Она заплакала. Джон Оутис Кенделл смотрел на меня во все глаза, точно околдованный. Я принес ему вторую, еще не опубликованную рукопись.
«Пожалуйста, — сказал я и подсунул рукопись ему под ногу, как под пресс-папье. Потом отошел и сел на свое место. Дул ветерок, вечер был теплый, и сидящая напротив меня Лена была белее яблоневого цвета.
«Отныне я не напишу ни строчки», — сказал я.
К Джону Оутису наконец вернулся дар слова.
«Как же ты можешь?»
«Зато все будут счастливы, — сказал я. — Я хочу, чтобы ты был счастлив, ведь в конце концов мы снова станем друзьями. И Лена будет счастлива — я ведь опять буду просто ее мужем, а не дрессированным моржом, который пляшет под дудочку своего литературного агента. И сам я тоже буду счастлив — ведь лучше быть живым человеком, чем мертвым писателем. Ну а теперь бери мою последнюю рукопись и ступай отсюда».
Мы сидели здесь втроем, вот как с вами сейчас. Пахло лимоном, липой, камелией.
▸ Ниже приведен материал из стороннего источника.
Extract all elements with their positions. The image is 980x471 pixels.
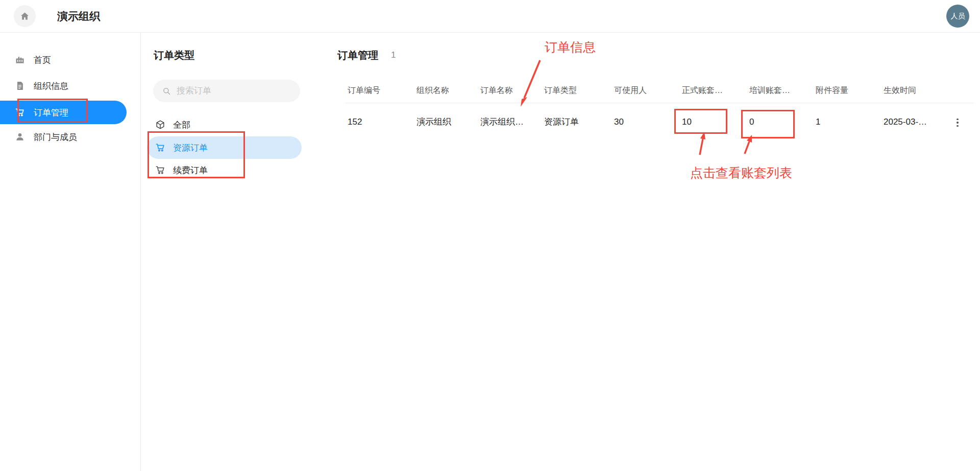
col-header-order-name: 订单名称 [480, 83, 513, 98]
building-icon [15, 55, 25, 65]
sidebar-item-order-management[interactable]: 订单管理 [0, 101, 127, 124]
cart-icon [15, 107, 25, 117]
order-type-panel: 订单类型 全部 资源订单 续费订单 [141, 33, 318, 471]
search-box[interactable] [153, 80, 300, 102]
sidebar: 首页 组织信息 订单管理 部门与成员 [0, 33, 141, 471]
col-header-order-no: 订单编号 [348, 83, 380, 98]
cell-order-name[interactable]: 演示组织… [480, 114, 524, 130]
home-icon [19, 11, 30, 21]
cart-icon [155, 165, 165, 175]
order-type-item-all[interactable]: 全部 [147, 113, 302, 136]
table-header-divider [345, 103, 974, 103]
order-management-panel: 订单管理 1 订单编号 组织名称 订单名称 订单类型 可使用人 正式账套… 培训… [318, 33, 980, 471]
col-header-order-type: 订单类型 [544, 83, 577, 98]
main-title: 订单管理 [337, 49, 378, 62]
cell-training-account-sets[interactable]: 0 [749, 114, 754, 130]
cell-effective-time: 2025-03-… [884, 114, 927, 130]
sidebar-item-label: 组织信息 [34, 80, 68, 92]
cell-org-name: 演示组织 [416, 114, 451, 130]
cell-usable-users: 30 [614, 114, 624, 130]
order-type-label: 续费订单 [173, 164, 208, 176]
sidebar-item-label: 部门与成员 [34, 131, 77, 143]
page-title: 演示组织 [57, 0, 100, 33]
sidebar-item-departments-members[interactable]: 部门与成员 [0, 125, 127, 149]
search-input[interactable] [177, 86, 289, 96]
order-type-item-renewal[interactable]: 续费订单 [147, 159, 302, 181]
cell-formal-account-sets[interactable]: 10 [682, 114, 692, 130]
order-type-label: 资源订单 [173, 142, 208, 154]
col-header-training-sets: 培训账套… [749, 83, 790, 98]
document-icon [15, 81, 25, 91]
app-header: 演示组织 人员 [0, 0, 980, 33]
home-button[interactable] [14, 5, 36, 27]
more-actions-icon[interactable] [952, 116, 963, 129]
sidebar-item-label: 首页 [34, 54, 51, 66]
col-header-org-name: 组织名称 [416, 83, 449, 98]
sidebar-item-home[interactable]: 首页 [0, 48, 127, 72]
sidebar-item-label: 订单管理 [34, 107, 68, 119]
order-type-item-resource[interactable]: 资源订单 [147, 136, 302, 159]
col-header-formal-sets: 正式账套… [682, 83, 723, 98]
cart-icon [155, 143, 165, 153]
page: 演示组织 人员 首页 组织信息 订单管理 部门与成员 [0, 0, 980, 471]
col-header-attachment: 附件容量 [816, 83, 848, 98]
cell-order-type: 资源订单 [544, 114, 579, 130]
col-header-effective-time: 生效时间 [884, 83, 916, 98]
cube-icon [155, 120, 165, 130]
cell-order-no: 152 [348, 114, 362, 130]
sidebar-item-org-info[interactable]: 组织信息 [0, 74, 127, 98]
order-type-label: 全部 [173, 119, 190, 131]
person-icon [15, 132, 25, 142]
order-count: 1 [391, 50, 396, 60]
search-icon [162, 86, 172, 96]
cell-attachment-capacity: 1 [816, 114, 820, 130]
avatar[interactable]: 人员 [946, 5, 969, 28]
annotation-order-info: 订单信息 [545, 39, 596, 56]
panel-title: 订单类型 [154, 49, 194, 62]
col-header-usable-users: 可使用人 [614, 83, 647, 98]
annotation-click-view: 点击查看账套列表 [690, 164, 792, 181]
Внизу бился о камни и ревел океан. Чудесная музыка, пронизанная лунным светом. И наконец Джон Оутис подобрал рукопись и понес вон из комнаты, точно мое бездыханное тело. На пороге он остановился и сказал:
«Я тебе верю».
И вышел. Я слышал, как отъехала его машина. Тогда я уложил Лену в постель. Не часто мне случалось на ночь глядя ходить одному по берегу моря, но сейчас я пошел.
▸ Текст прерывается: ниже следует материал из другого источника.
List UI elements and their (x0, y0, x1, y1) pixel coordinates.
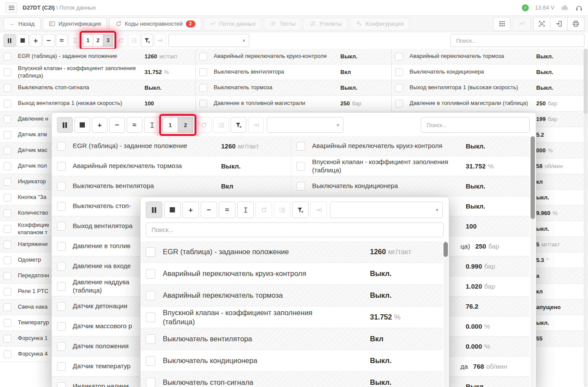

Я дышал полной грудью, ощупывая свои руки, ноги, лицо и плакал как малый ребенок; я вошел в воду и с наслаждением ощущал, как холодный соленый прибой пенится у моих ног и обдает меня миллионами брызг.
Дадли Стоун примолк. Время в комнате остановилось. Мы все трое точно по волшебству перенеслись в прошлое, в тот год, когда совершилось убийство.
— И он уничтожил ваш последний роман? — спросил я.
Дадли Стоун кивнул.
— Неделю спустя на берег вынесло одну страницу. Он, наверно, швырнул их со скалы, всю тысячу страниц, я так ясно представляю: точно стая белых чаек опустилась на воду, и в глухой предрассветный час ее унесло отливом. Лена бежала по берегу с той единственной страницей в руках и кричала: «Смотри, смотри!» И когда я увидел, что она мне дает, я швырнул листок назад, в океан.
— Неужто вы сдержали слово?
Дадли Стоун посмотрел на меня в упор.
— А как бы вы поступили на моем месте? В сущности, Джон Оутис оказал мне милость. Он не убил меня. Не застрелил. Выслушал. И поверил мне на слово. Оставил меня в живых. Дал мне возможность и дальше есть, спать, дышать. Он в один миг раздвинул мои горизонты. И я был так ему благодарен, что стоял в ту ночь чуть не по пояс в воде и плакал. Да, был благодарен. Понимаете ли вы, что это значит? Благодарен, что он оставил меня в живых, когда одним движением руки мог меня уничтожить.
Миссис Стоун поднялась, ужин был окончен. Она собрала посуду, мы закурили сигары, и Дадли Стоун провел меня в свой кабинет, к столу, на котором громоздились пакеты, кипы газет, бутылки чернил, пишущая машинка, всевозможные документы, гроссбухи, алфавитные указатели.
— Все это уже накипало во мне. Джон Оутис просто снял сверху пену, и я увидел само варево. Все стало ясно — ясней некуда. Писательство было для меня той же горчицей, я писал и черкал с тяжелым сердцем и растравлял себе душу. И уныло смотрел, как алчные критики разделывали меня, разбирали на части, нарезали ломтями, точно колбасу, и за полночь закусывали мной. Грязная работа, куда уж хуже. Я уже и сам был готов махнуть на все рукой. Совсем доспел. И тут — бац! — явился Джон Оутис. Взгляните.